009C Sample Final 3, Problem 4

Determine if the following series converges or diverges. Please give your reason(s).

(a)  $\sum _{n=1}^{\infty }{\frac {n!}{(2n)!}}$ (b)  $\sum _{n=1}^{\infty }(-1)^{n}{\frac {1}{n+1}}$ Foundations:
1. Ratio Test
Let  $\sum a_{n}$ be a series and  $L=\lim _{n\rightarrow \infty }{\bigg |}{\frac {a_{n+1}}{a_{n}}}{\bigg |}.$ Then,

If  $L<1,$ the series is absolutely convergent.
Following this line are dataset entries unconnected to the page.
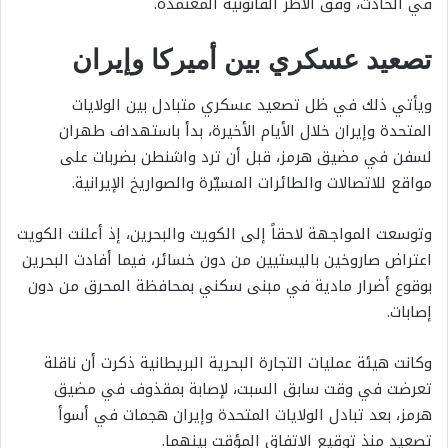
في الحادث، وفق الأطر القانونية المعتمدة.
تصعيد عسكري بين أميركا وإيران
ويأتي ذلك في ظل تصعيد عسكري متبادل بين الولايات
المتحدة وإيران خلال الأيام الأخيرة، بدأ باستهداف طهران
لسفن في مضيق هرمز، قبل أن ترد واشنطن بضربات على
مواقع للاتصالات والطائرات المسيّرة والصواريخ الإيرانية.
وتوسعت المواجهة لاحقاً إلى الكويت والبحرين، إذ أعلنت الكويت
اعتراض صاروخين باليستيين من دون خسائر، فيما أفادت البحرين
بوقوع أضرار مادية في مبنى سكني بمحافظة المحرق من دون
إصابات.
وكانت هيئة عمليات التجارة البحرية البريطانية ذكرت أن ناقلة
تعرضت في وقت سابق السبت، لإصابة بمقذوف في مضيق
هرمز، بعد تبادل الولايات المتحدة وإيران هجمات في أسوأ
تصعيد منذ توقيع الاتفاق المؤقت بينهما.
If  $L>1,$ the series is divergent.

If  $L=1,$ the test is inconclusive.

2. If a series absolutely converges, then it also converges.
3. Alternating Series Test
Let  $\{a_{n}\}$ be a positive, decreasing sequence where  $\lim _{n\rightarrow \infty }a_{n}=0.$ Then,  $\sum _{n=1}^{\infty }(-1)^{n}a_{n}$ and  $\sum _{n=1}^{\infty }(-1)^{n+1}a_{n}$ converge.

Solution:

(a)

Step 1:
We begin by using the Ratio Test.
We have

${\begin{array}{rcl}\displaystyle {\lim _{n\rightarrow \infty }{\bigg |}{\frac {a_{n+1}}{a_{n}}}{\bigg |}}&=&\displaystyle {\lim _{n\rightarrow \infty }{\bigg |}{\frac {(n+1)!}{(2(n+1))!}}{\frac {(2n)!}{n!}}{\bigg |}}\\&&\\&=&\displaystyle {\lim _{n\rightarrow \infty }{\bigg |}{\frac {(n+1)n!}{(2n+2)(2n+1)(2n)!}}{\frac {(2n)!}{n!}}{\bigg |}}\\&&\\&=&\displaystyle {\lim _{n\rightarrow \infty }{\frac {n+1}{(2n+2)(2n+1)}}}\\&&\\&=&\displaystyle {0.}\end{array}}$ Step 2:
Since
$\lim _{n\rightarrow \infty }{\bigg |}{\frac {a_{n+1}}{a_{n}}}{\bigg |}=0<1,$ the series is absolutely convergent by the Ratio Test.
Therefore, the series converges.

(b)

Step 1:
For
$\sum _{n=1}^{\infty }(-1)^{n}{\frac {1}{n+1}},$ we notice that this series is alternating.
Let  $b_{n}={\frac {1}{n+1}}.$ First, we have
${\frac {1}{n+1}}\geq 0$ for all  $n\geq 1.$ The sequence  $\{b_{n}\}$ is decreasing since
${\frac {1}{n+2}}<{\frac {1}{n+1}}$ for all  $n\geq 1.$ Step 2:
Also,
$\lim _{n\rightarrow \infty }b_{n}=\lim _{n\rightarrow \infty }{\frac {1}{n+1}}=0.$ Therefore,
$\sum _{n=1}^{\infty }(-1)^{n}{\frac {1}{n+1}}$ converges by the Alternating Series Test.